Caution: from this point on the review will contain spoilers about the plot, so read no further if you don’t want to know what happens…

Sy wants to get closer to this family in real life. But what if the Yorkins don’t want to get to know him any better? Or what if he discovers that their world isn’t really as perfect as it seems? As Sy painfully and unsuccessfully tries to befriend the Yorkins, his world and theirs begin to unravel precipitating a violent crisis around Sy’s discovery that Will is having an affair that threatens to destroy his family and the loss of Sy’s beloved job.

Although the movie certainly tempts you to brace for a bloodbath, don’t expect Sy to show up with an ax to slaughter the fallible family. Oh no! Instead, here comes Robin Williams’ evil twin, and he’s got an ax all right—the same damn ax to grind about family values! Sy’s breakdown shocks Will into returning to the family fold where his wife and child welcome him with open arms. As for Sy’s meltdown, well, it turns out he was an abused child! That’s right—incredibly, One Hour Photo is actually another tribute to the need for families to stay together and love one another, otherwise mutants like Sy could result. Sy Parrish is none other than Patch Adams with a traumatic childhood and an undiagnosed psychosis that prevent him from making it to medical school to cheerfully “help others.” But it’s not too late—he can still do his part for the cause as a symbolic freak.

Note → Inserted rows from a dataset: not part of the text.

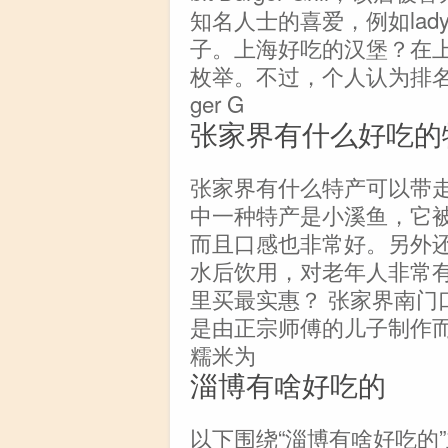
知名人士的喜爱，例如lady gag
子。上海好吃的汉堡？在
枚举。不过，个人认为排名第一
ger G
张家界有什么好吃的
张家界有什么特产可以带走
中一种特产是小溪鱼，它
而且口感也非常好。另外
水后饮用，对老年人非常有
里买最实惠？ 张家界南门
是由正宗师傅的儿子制作
糯米为
淄博有啥好吃的
以下围绕“淄博有啥好吃的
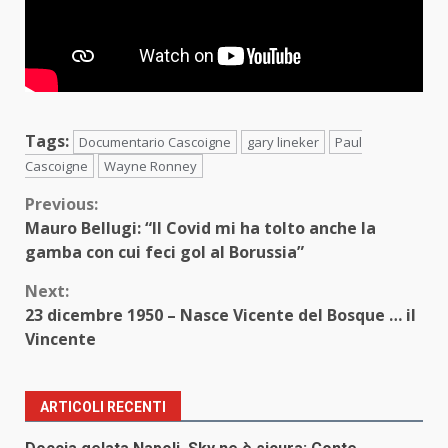
Tags:
Documentario Cascoigne
gary lineker
Paul
Cascoigne
Wayne Ronney
Continue
Previous:
Mauro Bellugi: “Il Covid mi ha tolto anche la
Reading
gamba con cui feci gol al Borussia”
Next:
23 dicembre 1950 – Nasce Vicente del Bosque … il
Vincente
ARTICOLI RECENTI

This film has many things going for it, including director Mark Romanek, famous for directing some decidedly stylish and decadent videos that seem to fly in the face of family values—Fiona Apple’s “Criminal,” Nine Inch Nails’ “The Perfect Drug” and “Closer,” etc. One Hour Photo is as clean and glossy as a home decorating magazine. No scene is out of place and the cinematography is crisp and efficient. In fact, there is an overall lack of risk of any kind. The film is sleek and serviceable, but doesn’t inspire much visual delight. It relies on tired clichés about photography as an invasive and dangerous art form. The actors, including Williams, are all very good, but a bit colorless, and I can’t blame them. It’s tough to stand out when you’re being asked to illustrate a homily.

If you want to enjoy Robin Williams at his best, rent one of his stand-up performances or see him ranting at high-speed on late night talk shows. If you want to see some films that are more eye-opening about photography and danger, try some of the better, more disturbing classics of the genre, including Rear Window, Blow-Up, or the creepy Peeping Tom, which was pulled from distribution on first release for the risks it took.